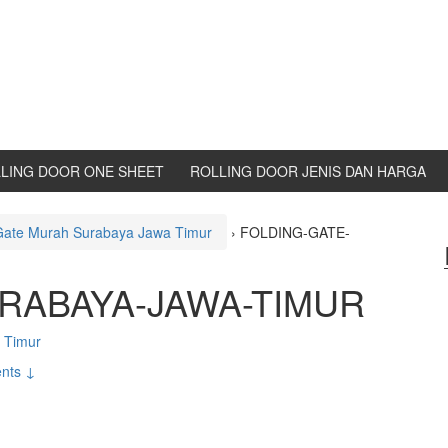
LING DOOR ONE SHEET
ROLLING DOOR JENIS DAN HARGA
 Gate Murah Surabaya Jawa Timur
›
FOLDING-GATE-
RABAYA-JAWA-TIMUR
 Timur
nts ↓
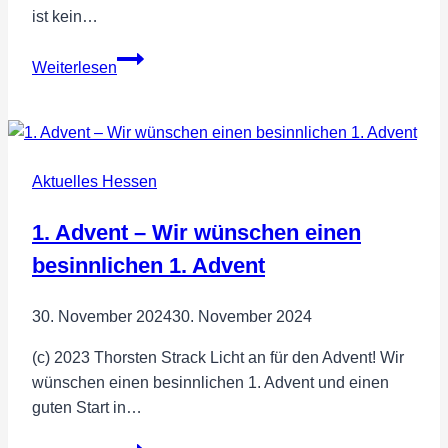
ist kein…
Hessen
Weiterlesen
zahlt
6,1
Millionen
Euro
Aktuelles Hessen
Steuergeld
–
1. Advent – Wir wünschen einen
für
leerstehende
besinnlichen 1. Advent
Gebäude!
30. November 2024
30. November 2024
(c) 2023 Thorsten Strack Licht an für den Advent! Wir
wünschen einen besinnlichen 1. Advent und einen
guten Start in…
1.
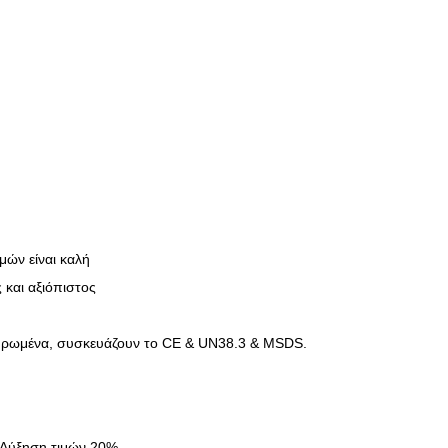
μών είναι καλή
και αξιόπιστος
κυρωμένα, συσκευάζουν το CE & UN38.3 & MSDS.
: Αύξηση τιμών 20%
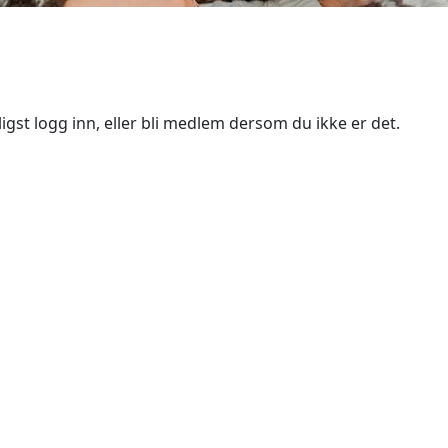
igst logg inn, eller bli medlem dersom du ikke er det.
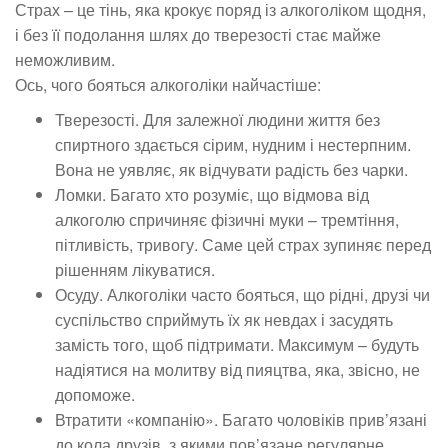
Страх – це тінь, яка крокує поряд із алкоголіком щодня,
і без її подолання шлях до тверезості стає майже
неможливим.
Ось, чого бояться алкоголіки найчастіше:
Тверезості. Для залежної людини життя без
спиртного здається сірим, нудним і нестерпним.
Вона не уявляє, як відчувати радість без чарки.
Ломки. Багато хто розуміє, що відмова від
алкоголю спричиняє фізичні муки – тремтіння,
пітливість, тривогу. Саме цей страх зупиняє перед
рішенням лікуватися.
Осуду. Алкоголіки часто бояться, що рідні, друзі чи
суспільство сприймуть їх як невдах і засудять
замість того, щоб підтримати. Максимум – будуть
надіятися на молитву від пияцтва, яка, звісно, не
допоможе.
Втратити «компанію». Багато чоловіків прив’язані
до кола друзів, з якими пов’язане регулярне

+++++

Provide every line from the material that contains the word "Багато".

Ломки. Багато хто розуміє, що відмова від
Втратити «компанію». Багато чоловіків прив’язані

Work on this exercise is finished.